Recognizing the need to look at elections a different way, Patchwork Nation was born four years ago. Created from the inspiration of Dante Chinni and built into a living project in partnership with the PBS NewsHour and the Christian Science Monitor, it focuses on delivering more context while remaining visually intuitive for the reader. The Jefferson Institute is proud to have partnered with Patchwork Nation in their 2010 relaunch, which involved porting them to Drupal, adding a district layer to their already compelling map of U.S. counties, and deepening the delivery of data visualizations for individual counties and districts with the Knight News Challenge sponsored VIDI data visualization toolkit.
The site’s new back end is even more exciting. We’ve moved all the data series that Patchwork Nation uses to Drupal tables and designed an interface for administrators to build, post and embed maps, charts and graphs on the fly. All that visualization work was done in the past by the brilliant and overburdened IT staff of the NewsHour. Now, Chinni or any of his data-savvy colleagues can do it themselves, and the NewsHour’s IT staff can focus on more strategic challenges.

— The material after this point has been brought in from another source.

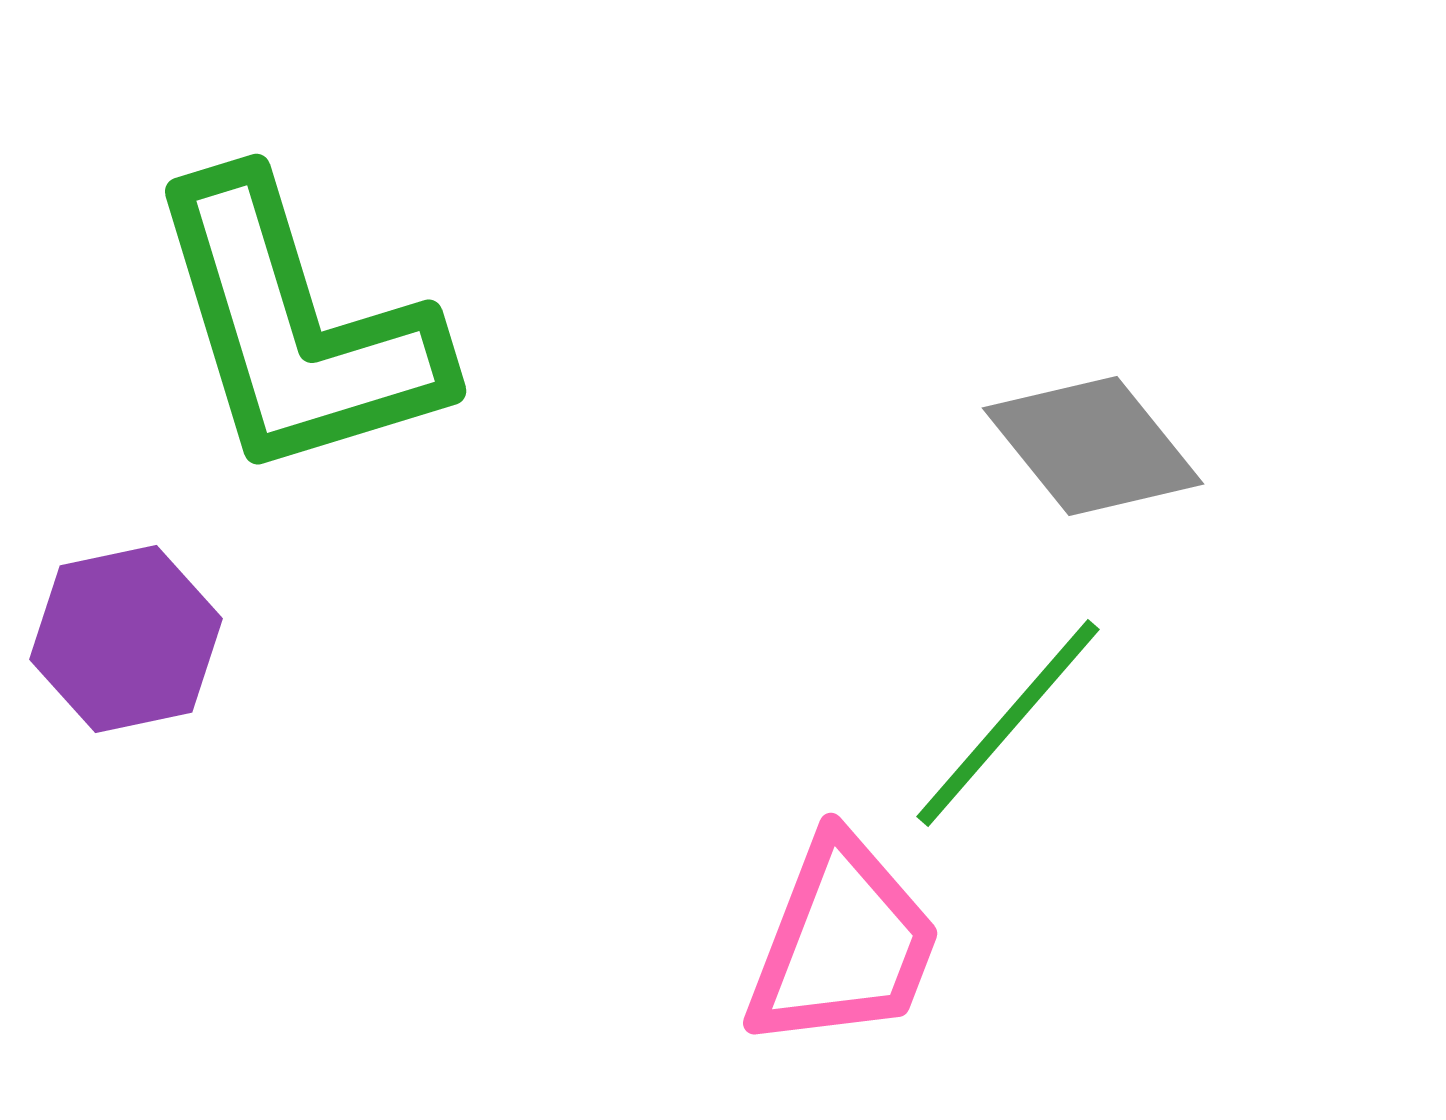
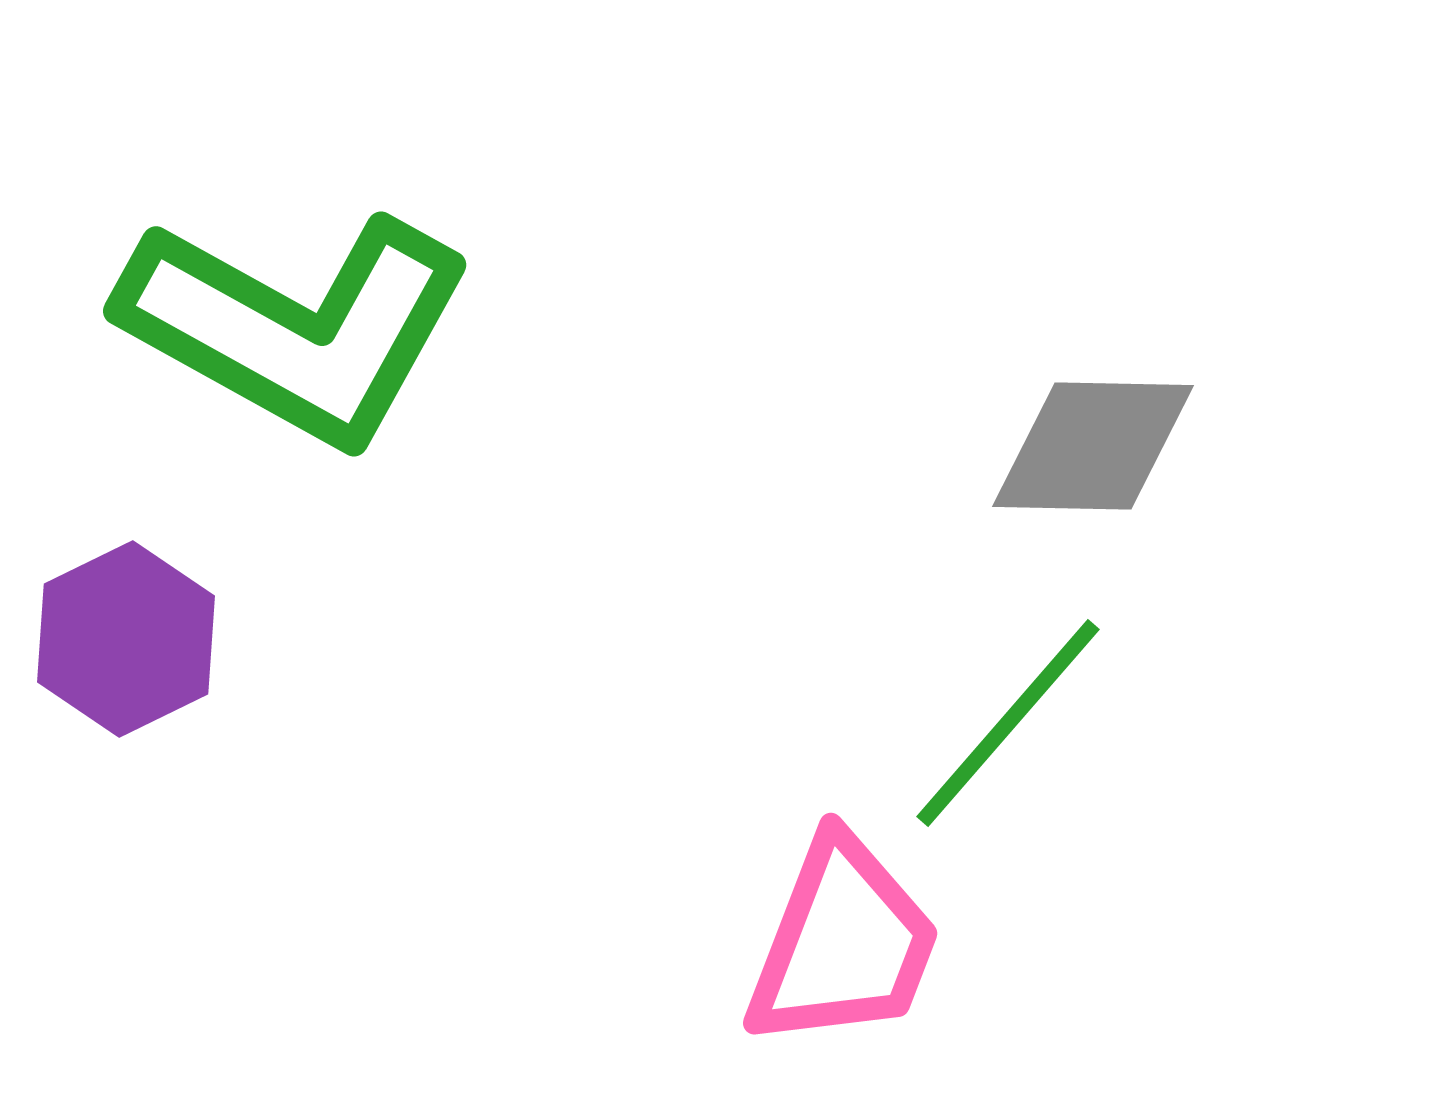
green L-shape: rotated 44 degrees counterclockwise
gray diamond: rotated 50 degrees counterclockwise
purple hexagon: rotated 14 degrees counterclockwise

Patchwork Nation delivers a rare blend of data and analysis, simultaneously providing local, regional and national specificity. Geographically, it helps viewers understand how their community is similar to and different from their neighbors’ and others across the country. It places an emphasis on trend lines over snapshots, providing profiles of the electorate and voting history over time, complimented by analysis and anecdotal stories, and enriched with demographic and economic history to help readers understand the changing shape of the electorate itself.
In these days of shrinking newsroom IT budgets and increasing demand for journalistic data visualization, the project clearly demonstrates the advantages of directly empowering journalists with the tools to visualize the narratives within data.